Problem statement:
Below are the records. Restate word for word every line from the one that contains "de ensino superior." through the final line, both included.
-- Supplied data follows --
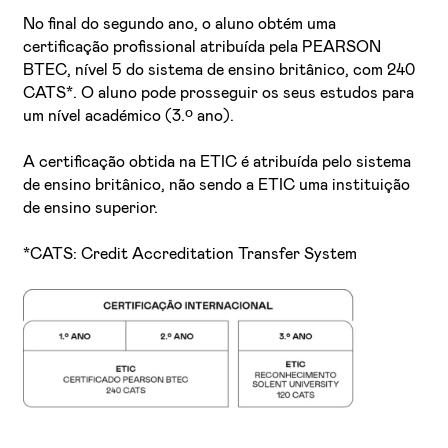
No final do segundo ano, o aluno obtém uma
certificação profissional atribuída pela PEARSON
BTEC, nível 5 do sistema de ensino britânico, com 240
CATS*. O aluno pode prosseguir os seus estudos para
um nível académico (3.º ano).
A certificação obtida na ETIC é atribuída pelo sistema
de ensino britânico, não sendo a ETIC uma instituição
de ensino superior.
*CATS: Credit Accreditation Transfer System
-- Supplied data concluded --
Output below:
de ensino superior.
*CATS: Credit Accreditation Transfer System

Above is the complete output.